'I call this book Tombstone. It is a tombstone for my father who died of hunger in 1959, for the 36 million Chinese who also died of hunger, for the system that caused their death, and perhaps for myself for writing this book.'
This dramatic paragraph is the start of Mubei (Tombstone), the most authoritative account by a mainland author of the Great Famine of 1959-61, in which more than three times as many people died as in the first world war.
The two-volume, 1,100-page book is a meticulous account of the famine by someone who is particularly well qualified to write it. Yang Jisheng, now 67, joined the Communist Party in 1964, graduated in 1966 from the elite Tsinghua University and joined Xinhua, where he worked for 35 years before his retirement in 2001. He now works as a deputy editor of a Beijing magazine. The book was published in May by Cosmos Books of Hong Kong.

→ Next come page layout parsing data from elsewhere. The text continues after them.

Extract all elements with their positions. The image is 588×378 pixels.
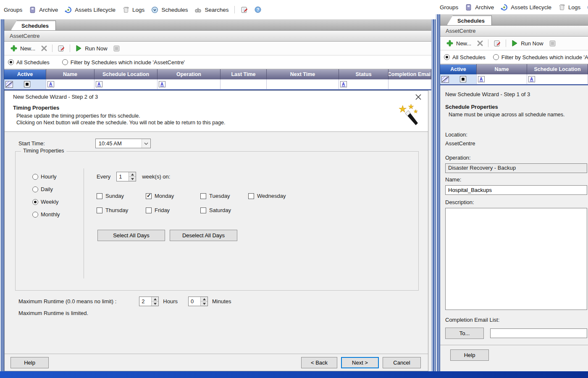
toolbar-item-searches[interactable]: Searches <box>192 5 231 15</box>
column-header-operation[interactable]: Operation <box>158 69 220 79</box>
filter-cell-active[interactable] <box>440 74 477 84</box>
spin-up-icon[interactable] <box>201 297 207 302</box>
name-field[interactable] <box>445 185 587 195</box>
stop-icon <box>549 40 556 47</box>
filter-cell-name[interactable]: A <box>46 79 94 89</box>
day-checkbox-thursday[interactable]: Thursday <box>97 207 146 213</box>
toolbar-item-assets-lifecycle[interactable]: Assets Lifecycle <box>498 3 554 12</box>
help-button[interactable]: Help <box>10 357 49 368</box>
tab-schedules[interactable]: Schedules <box>447 16 492 25</box>
auto-filter-icon[interactable]: A <box>478 76 485 82</box>
spin-up-icon[interactable] <box>152 297 158 302</box>
edit-schedule-button[interactable] <box>491 38 504 49</box>
toolbar-item-logs[interactable]: Logs <box>555 3 583 12</box>
day-checkbox-friday[interactable]: Friday <box>146 207 200 213</box>
select-all-days-button[interactable]: Select All Days <box>97 230 165 241</box>
day-checkbox-saturday[interactable]: Saturday <box>200 207 248 213</box>
new-schedule-button[interactable]: New... <box>444 38 474 48</box>
close-icon[interactable] <box>415 94 421 100</box>
radio-icon <box>32 186 38 192</box>
schedules-icon <box>151 6 158 13</box>
filter-hatch-icon[interactable] <box>441 76 449 83</box>
filter-cell-completion-email[interactable] <box>388 79 431 89</box>
delete-schedule-button[interactable] <box>474 39 486 48</box>
filter-cell-next-time[interactable] <box>267 79 339 89</box>
all-schedules-radio[interactable]: All Schedules <box>8 59 50 66</box>
filter-cell-schedule-location[interactable]: A <box>527 74 588 84</box>
black-square-icon[interactable] <box>460 76 466 82</box>
run-now-button[interactable]: Run Now <box>508 38 546 48</box>
filter-schedules-radio[interactable]: Filter by Schedules which include 'Asset… <box>493 54 588 60</box>
runtime-minutes-stepper[interactable]: 0 <box>188 297 208 306</box>
frequency-radio-daily[interactable]: Daily <box>32 186 60 192</box>
to-button[interactable]: To... <box>445 328 484 339</box>
column-header-name[interactable]: Name <box>46 69 94 79</box>
spin-down-icon[interactable] <box>201 302 207 306</box>
toolbar-item-archive[interactable]: Archive <box>26 5 61 15</box>
frequency-radio-weekly[interactable]: Weekly <box>32 199 60 205</box>
auto-filter-icon[interactable]: A <box>340 81 347 87</box>
frequency-radio-hourly[interactable]: Hourly <box>32 173 60 180</box>
runtime-hours-stepper[interactable]: 2 <box>139 297 159 306</box>
spin-down-icon[interactable] <box>129 177 136 181</box>
toolbar-item-logs[interactable]: Logs <box>119 5 147 15</box>
spin-up-icon[interactable] <box>129 172 136 177</box>
new-schedule-button[interactable]: New... <box>8 43 38 53</box>
completion-email-field[interactable] <box>490 328 587 338</box>
day-checkbox-sunday[interactable]: Sunday <box>97 193 146 199</box>
back-button[interactable]: < Back <box>301 357 337 368</box>
column-header-active[interactable]: Active <box>4 69 46 79</box>
filter-cell-last-time[interactable] <box>220 79 267 89</box>
stop-button[interactable] <box>110 44 123 53</box>
toolbar-item-archive[interactable]: Archive <box>462 3 497 12</box>
column-header-schedule-location[interactable]: Schedule Location <box>527 64 588 74</box>
delete-icon <box>477 40 483 46</box>
filter-cell-name[interactable]: A <box>477 74 527 84</box>
column-header-next-time[interactable]: Next Time <box>267 69 339 79</box>
day-checkbox-tuesday[interactable]: Tuesday <box>200 193 248 199</box>
filter-hatch-icon[interactable] <box>5 81 13 88</box>
delete-schedule-button[interactable] <box>38 44 50 53</box>
auto-filter-icon[interactable]: A <box>47 81 54 87</box>
frequency-radio-monthly[interactable]: Monthly <box>32 211 60 218</box>
all-schedules-radio[interactable]: All Schedules <box>444 54 486 60</box>
column-header-last-time[interactable]: Last Time <box>220 69 267 79</box>
toolbar-item-groups[interactable]: Groups <box>1 5 25 14</box>
filter-schedules-radio[interactable]: Filter by Schedules which include 'Asset… <box>62 59 185 66</box>
column-header-completion-email[interactable]: Completion Email <box>388 69 431 79</box>
edit-toolbar-button[interactable] <box>238 5 251 15</box>
every-weeks-stepper[interactable]: 1 <box>116 172 136 181</box>
operation-field: Disaster Recovery - Backup <box>445 163 587 173</box>
deselect-all-days-button[interactable]: Deselect All Days <box>170 230 237 241</box>
column-header-schedule-location[interactable]: Schedule Location <box>94 69 158 79</box>
spin-down-icon[interactable] <box>152 302 158 306</box>
black-square-icon[interactable] <box>24 81 30 87</box>
auto-filter-icon[interactable]: A <box>96 81 102 87</box>
help-toolbar-button[interactable]: ? <box>252 5 264 14</box>
filter-cell-schedule-location[interactable]: A <box>94 79 158 89</box>
column-header-name[interactable]: Name <box>477 64 527 74</box>
filter-cell-status[interactable]: A <box>339 79 388 89</box>
day-checkbox-wednesday[interactable]: Wednesday <box>248 193 286 199</box>
toolbar-item-schedules[interactable]: Schedules <box>148 5 191 15</box>
filter-cell-operation[interactable]: A <box>158 79 220 89</box>
stop-button[interactable] <box>546 39 559 48</box>
desktop-background <box>0 371 588 378</box>
start-time-dropdown[interactable]: 10:45 AM <box>95 139 151 148</box>
filter-cell-active[interactable] <box>4 79 46 89</box>
run-now-button[interactable]: Run Now <box>72 43 110 53</box>
toolbar-item-groups[interactable]: Groups <box>437 3 461 12</box>
column-header-active[interactable]: Active <box>440 64 477 74</box>
column-header-status[interactable]: Status <box>339 69 388 79</box>
toolbar-item-schedules[interactable]: Schedules <box>584 3 588 12</box>
edit-schedule-button[interactable] <box>55 43 68 54</box>
auto-filter-icon[interactable]: A <box>159 81 165 87</box>
cancel-button[interactable]: Cancel <box>383 357 421 368</box>
tab-schedules[interactable]: Schedules <box>11 21 56 30</box>
toolbar-item-assets-lifecycle[interactable]: Assets Lifecycle <box>62 5 118 15</box>
auto-filter-icon[interactable]: A <box>528 76 535 82</box>
day-checkbox-monday[interactable]: Monday <box>146 193 200 199</box>
next-button[interactable]: Next > <box>341 357 379 368</box>
description-field[interactable] <box>445 208 587 310</box>
help-button[interactable]: Help <box>450 349 489 361</box>
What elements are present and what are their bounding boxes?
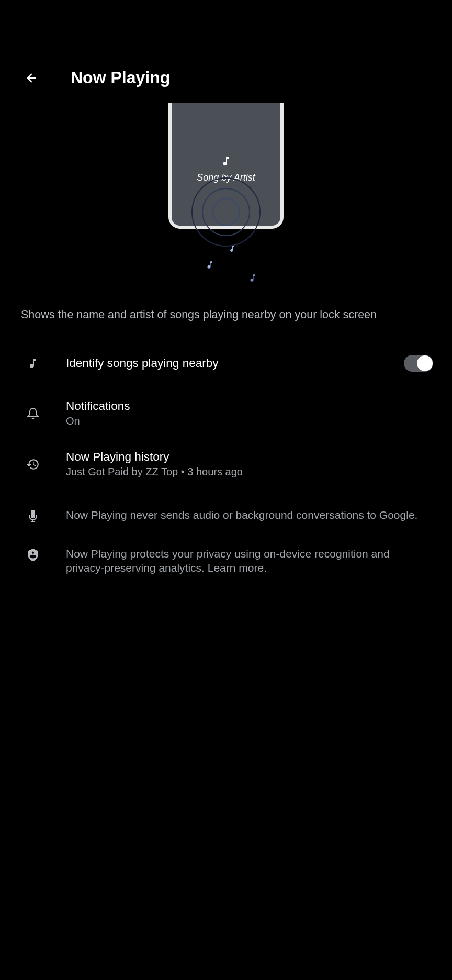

In the early 1990s, Yang began travelling the length and breadth of China to interview witnesses, eventually compiling more than 10 million words of records. His identity as a veteran reporter for the country's top news agency gave him access to people, reports, statistics and historical documents that would have been denied to ordinary people.
Each chapter quotes dozens of notes and sources: Yang's aim was to produce an account that is authoritative and can stand up to the challenge of official denial.
The famine has been a taboo subject on the mainland for the past 47 years and cannot be discussed publicly in books, magazines, newspapers, radio, television or the curricula of schools or universities. The official version is that there were 'three years of disasters', during which many people died of natural causes. The details and the number are left unexplained.
Yang's book is banned on the mainland.